I am not sold on that last part...but clearly it can and has happened.  I think the answer may lie deeper in elements of that urban battle.  For example at Ortona, the Canadians suffered over 2:1 casualties as attackers.

https://en.wikipedia.org/wiki/Battle_of_Ortona

Sarajevo 3:1 in favor of attacker.

https://en.wikipedia.org/wiki/Siege_of_Sarajevo

Gorzny round 2 - 1:1 but only have Russian reports

https://en.wikipedia.org/wiki/Battle_of_Grozny_(1999–2000)

Leningrad 5:1 against the defender.

https://en.wikipedia.org/wiki/Siege_of_Leningrad

Berlin 1945 - looks like about 3:1 against the attacker.

https://en.wikipedia.org/wiki/Battle_in_Berlin

And of course the big one...Stalingrad.  Looks to be 1:1 but this one was wild as both sides were attacker and defender at different points.  Here the biggest issue was "who" was lost.  The Russians lost conscripts, while the German Army lost 2 x 1st Tier Armies.  

https://en.wikipedia.org/wiki/Battle_of_Stalingrad#Casualties

What all this is telling me is that casualty ratios are not the core metric by which to judge a battles outcome in urban warfare.  Nor can anyone really create a "rule of thumb" with respect to casualties based on loss ratios.  Urban fights are definitely costly in many dimensions but losses vary wildly.  One trend is that urban combat is a bit of an equalizer.  Troops built for high tempo manoeuvre warfare lose a lot of advantages in a street fight.
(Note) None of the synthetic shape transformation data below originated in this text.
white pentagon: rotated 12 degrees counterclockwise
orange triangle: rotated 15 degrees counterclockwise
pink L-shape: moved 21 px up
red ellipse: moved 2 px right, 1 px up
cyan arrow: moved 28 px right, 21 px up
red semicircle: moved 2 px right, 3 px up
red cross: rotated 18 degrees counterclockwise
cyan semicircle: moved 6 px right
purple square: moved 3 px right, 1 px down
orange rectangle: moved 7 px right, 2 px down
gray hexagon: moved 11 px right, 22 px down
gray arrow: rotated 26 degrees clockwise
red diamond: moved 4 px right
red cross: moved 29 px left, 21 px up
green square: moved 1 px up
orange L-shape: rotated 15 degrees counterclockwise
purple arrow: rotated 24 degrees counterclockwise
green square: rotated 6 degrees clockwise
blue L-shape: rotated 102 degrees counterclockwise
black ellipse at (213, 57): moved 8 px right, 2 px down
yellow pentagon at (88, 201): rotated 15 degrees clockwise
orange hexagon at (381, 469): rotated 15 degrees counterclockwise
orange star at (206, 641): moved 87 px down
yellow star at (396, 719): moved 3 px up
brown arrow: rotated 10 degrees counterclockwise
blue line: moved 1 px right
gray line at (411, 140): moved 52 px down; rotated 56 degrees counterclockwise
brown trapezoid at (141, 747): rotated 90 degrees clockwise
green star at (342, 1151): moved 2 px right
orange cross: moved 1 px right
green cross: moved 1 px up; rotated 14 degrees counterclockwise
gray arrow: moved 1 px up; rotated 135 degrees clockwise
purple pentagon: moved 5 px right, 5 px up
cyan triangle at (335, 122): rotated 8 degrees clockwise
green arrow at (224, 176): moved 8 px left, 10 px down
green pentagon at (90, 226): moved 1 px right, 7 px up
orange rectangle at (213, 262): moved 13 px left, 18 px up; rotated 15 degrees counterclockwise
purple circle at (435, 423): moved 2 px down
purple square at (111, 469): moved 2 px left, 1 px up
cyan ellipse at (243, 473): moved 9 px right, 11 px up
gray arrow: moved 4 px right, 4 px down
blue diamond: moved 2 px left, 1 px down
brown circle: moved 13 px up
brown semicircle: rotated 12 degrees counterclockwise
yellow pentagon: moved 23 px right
So back to Bakhmut - all we really know is that the loss ratios could have been anywhere in a broad range.  The RA may have lost up to 3:1 as the attacker or the exact inverse.  Bigger questions remain unanswered - which troops?  which equipment?  what did Wagner and the RA not do because of Bakhmut.  What did they do while the UA was pinned down in that fight?  Inversely what did the UA do or not do?  This is before rolling in the political calculus.  I think we can say that the Wagner and the RA lost a lot...this we do know.  Now what did they gain?  I do not think we really know.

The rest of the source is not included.